Hacker News new | past | comments | ask | show | jobs | submit | erikwitt's comments login

I agree, the parse shutdown was organized extremely well. The open source parse server, one year of migration time and a ton of new vendors that now offer to host your parse app, all made it much easier to handle the shutdown. It's also great to see the community still working on the open source server.

That said, there are a lot of upsides to having a company work full-time on your proprietary cloud solution and ensure its quality and availability. If an open source project dies or becomes poorly maintained you are in trouble too. Your team might not have the capacity to maintain this complex project on top of their actual tasks.

Also open sourcing your platform is a big risk for a company. Take RethinkDB for example: Great database, outstanding team but without a working business model and most recently without a team working full time, it is doomed to die eventually.

Nevertheless, we try to make migrating from and to Baqend as smooth as possible. You can import and export all your data and schemas, your custom business logic is written in Node.js and can be executed everywhere. You can also download a community server edition (single server setup) to host it by yourself.

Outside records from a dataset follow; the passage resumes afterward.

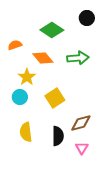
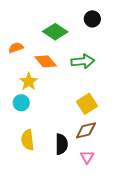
yellow square: (55, 98) -> (87, 104), moved

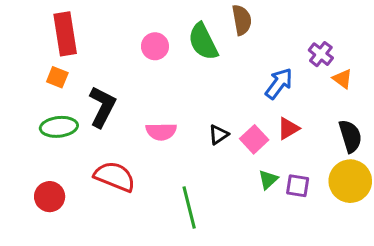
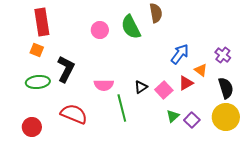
purple cross: (321, 54) -> (223, 55), moved
orange triangle: (343, 79) -> (201, 70), moved
purple square: (298, 186) -> (192, 120), turned 35
green line: (189, 207) -> (122, 108), moved

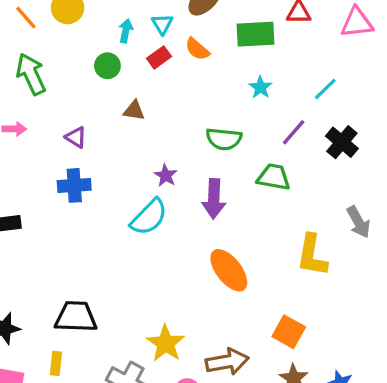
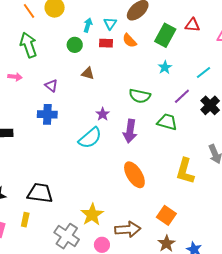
green rectangle: (255, 34) -> (165, 35), turned -65
red rectangle: (159, 57) -> (106, 43), turned 32

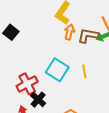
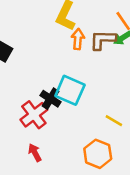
yellow line: (84, 71) -> (114, 121), moved, turned -40
black cross: (38, 100) -> (51, 99), moved

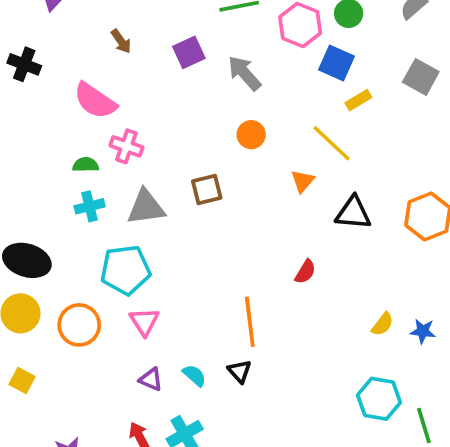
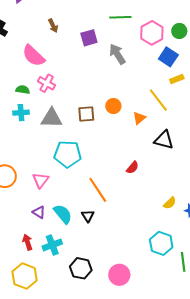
orange circle: (251, 135) -> (113, 106), moved
cyan pentagon: (125, 270) -> (68, 154), moved
orange line: (250, 322) -> (98, 190), turned -36
cyan semicircle: (194, 375) -> (63, 214), size x1.5

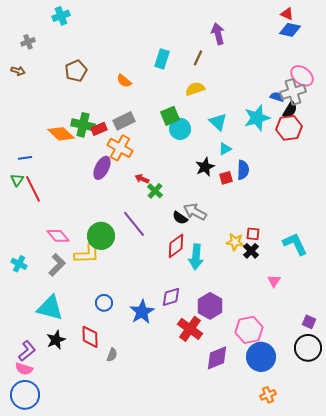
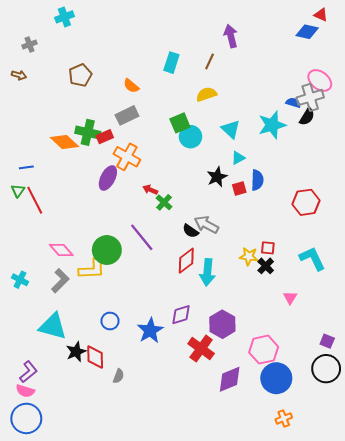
red triangle: (287, 14) -> (321, 15), moved
gray rectangle: (124, 121) -> (127, 115), moved
red hexagon: (289, 128) -> (306, 202), moved
black star: (56, 340) -> (76, 352), moved

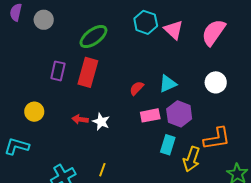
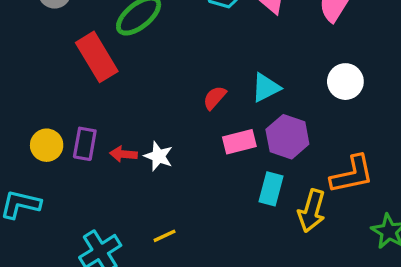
purple rectangle: (58, 71) -> (85, 144), moved
red rectangle: (88, 72) -> (97, 57), moved, turned -44
yellow line: (102, 170) -> (165, 236), turned 48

Still a lot of users even require proprietary solutions and the maintenance and support that comes with it. And often they have good reasons, from requiring a maintenance free platform to to warranties or license issues. After all, a lot of people are happy to lock into AWS even though solutions based on OpenStack, Eucalyptus etc. are available.


Although MongoDB has its limits regarding consistency, there are things that we do differently from parse to ensure consistency:

- The first thing is that we do not read from slaves. Replicas are only used for fault tolerance as it's the default in MongoDB. This means you always get the newest object version from the server.

- Our default update operation compares object versions and rejects writes if the object was updated concurrently. This ensures consistency for single object read-modify-write use cases. There is also an operation called "optimisticSave" the retries your updates until no concurrent modification comes in the way. This approach is called optimistic concurrency control. With forced updates, however, you can override whatever version is in the database, in this case, the last writer wins.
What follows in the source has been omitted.